— WHAT THE TASK ASKS —
Copy out every line of the records where the string "with" occurs.

— DATA RECORDS —
BEGIN

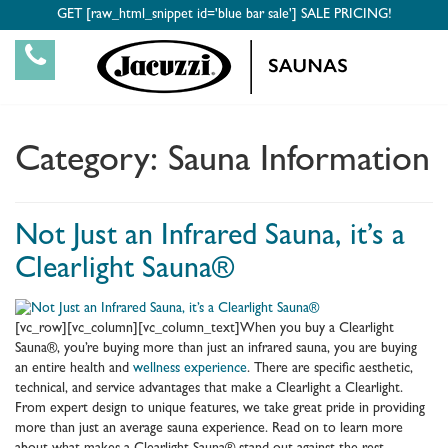
GET [raw_html_snippet id='blue bar sale'] SALE PRICING!
Category:
Sauna Information
Not Just an Infrared Sauna, it’s a
Clearlight Sauna®
[vc_row][vc_column][vc_column_text]When you buy a Clearlight
Sauna®, you’re buying more than just an infrared sauna, you are buying
an entire health and
wellness experience
. There are specific aesthetic,
technical, and service advantages that make a Clearlight a Clearlight.
From expert design to unique features, we take great pride in providing
more than just an average sauna experience. Read on to learn more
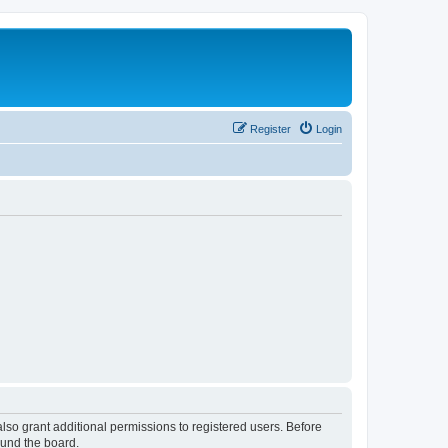
Register
Login
lso grant additional permissions to registered users. Before
ound the board.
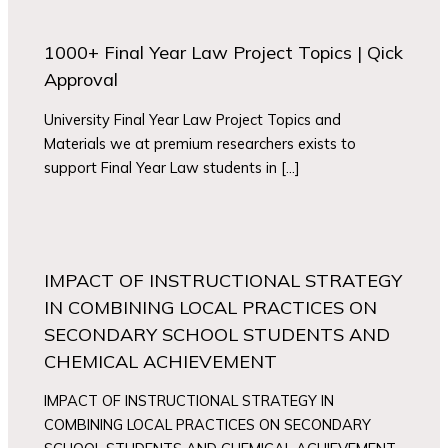
1000+ Final Year Law Project Topics | Qick
Approval
University Final Year Law Project Topics and
Materials we at premium researchers exists to
support Final Year Law students in […]
IMPACT OF INSTRUCTIONAL STRATEGY
IN COMBINING LOCAL PRACTICES ON
SECONDARY SCHOOL STUDENTS AND
CHEMICAL ACHIEVEMENT
IMPACT OF INSTRUCTIONAL STRATEGY IN
COMBINING LOCAL PRACTICES ON SECONDARY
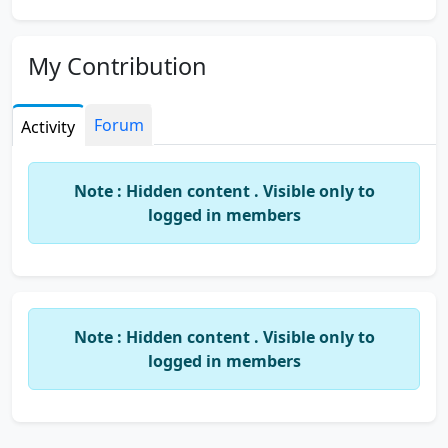
My Contribution
Forum
Activity
Note : Hidden content . Visible only to
logged in members
Note : Hidden content . Visible only to
logged in members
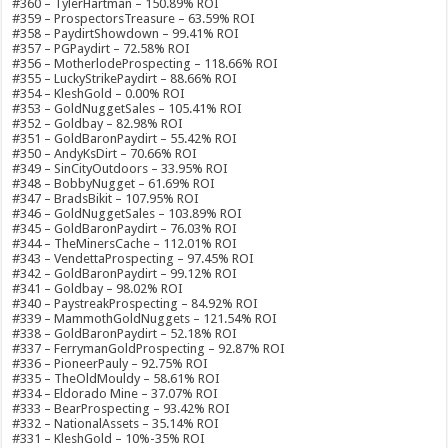
#360 – TylerHartman – 150.89% ROI
#359 – ProspectorsTreasure – 63.59% ROI
#358 – PaydirtShowdown – 99.41% ROI
#357 – PGPaydirt – 72.58% ROI
#356 – MotherlodeProspecting – 118.66% ROI
#355 – LuckyStrikePaydirt – 88.66% ROI
#354 – KleshGold – 0.00% ROI
#353 – GoldNuggetSales – 105.41% ROI
#352 – Goldbay – 82.98% ROI
#351 – GoldBaronPaydirt – 55.42% ROI
#350 – AndyKsDirt – 70.66% ROI
#349 – SinCityOutdoors – 33.95% ROI
#348 – BobbyNugget – 61.69% ROI
#347 – BradsBikit – 107.95% ROI
#346 – GoldNuggetSales – 103.89% ROI
#345 – GoldBaronPaydirt – 76.03% ROI
#344 – TheMinersCache – 112.01% ROI
#343 – VendettaProspecting – 97.45% ROI
#342 – GoldBaronPaydirt – 99.12% ROI
#341 – Goldbay – 98.02% ROI
#340 – PaystreakProspecting – 84.92% ROI
#339 – MammothGoldNuggets – 121.54% ROI
#338 – GoldBaronPaydirt – 52.18% ROI
#337 – FerrymanGoldProspecting – 92.87% ROI
#336 – PioneerPauly – 92.75% ROI
#335 – TheOldMouldy – 58.61% ROI
#334 – Eldorado Mine – 37.07% ROI
#333 – BearProspecting – 93.42% ROI
#332 – NationalAssets – 35.14% ROI
#331 – KleshGold – 10%-35% ROI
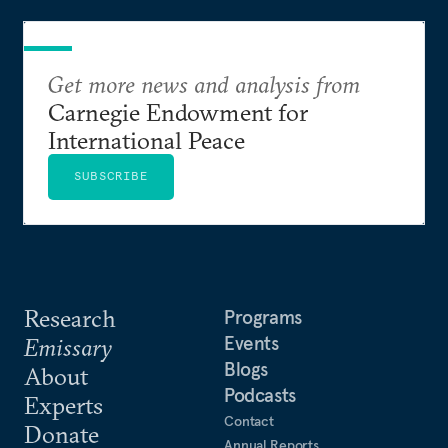
announcements into measurable outcomes.
Get more news and analysis from
Carnegie Endowment for
International Peace
SUBSCRIBE
Research
Programs
Events
Emissary
Blogs
About
Podcasts
Experts
Contact
Donate
Annual Reports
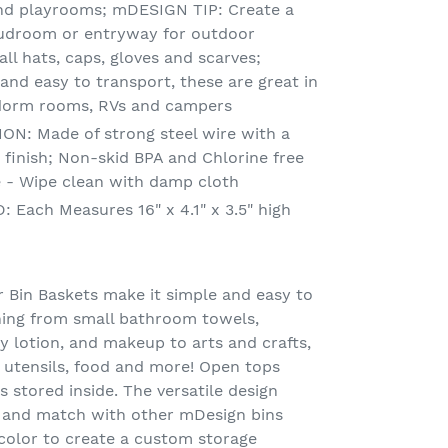
and playrooms; mDESIGN TIP: Create a
mudroom or entryway for outdoor
all hats, caps, gloves and scarves;
t and easy to transport, these are great in
dorm rooms, RVs and campers
: Made of strong steel wire with a
 finish; Non-skid BPA and Chlorine free
re - Wipe clean with damp cloth
Each Measures 16" x 4.1" x 3.5" high
Bin Baskets make it simple and easy to
hing from small bathroom towels,
 lotion, and makeup to arts and crafts,
 utensils, food and more! Open tops
 stored inside. The versatile design
 and match with other mDesign bins
color to create a custom storage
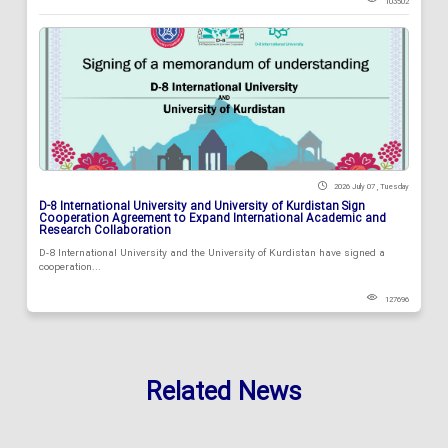
103502
2026 July 07 , Tuesday
D-8 International University and University of Kurdistan Sign
Cooperation Agreement to Expand International Academic and
Research Collaboration
D-8 International University and the University of Kurdistan have signed a
cooperation...
127696
Related News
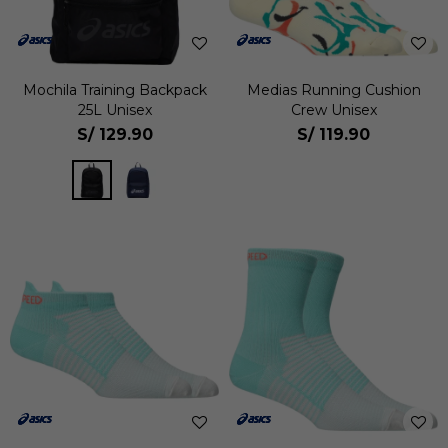
Mochila Training Backpack
Medias Running Cushion
25L Unisex
Crew Unisex
S/
129.90
S/
119.90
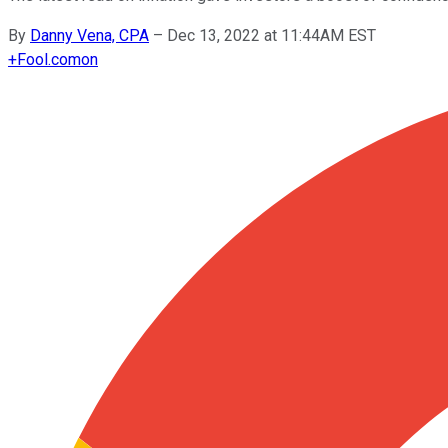
By
Danny Vena, CPA
–
Dec 13, 2022 at 11:44AM EST
+
Fool.com
on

END

— ANSWER BOX —
: Made of strong steel wire with a
re - Wipe clean with damp cloth
 and match with other mDesign bins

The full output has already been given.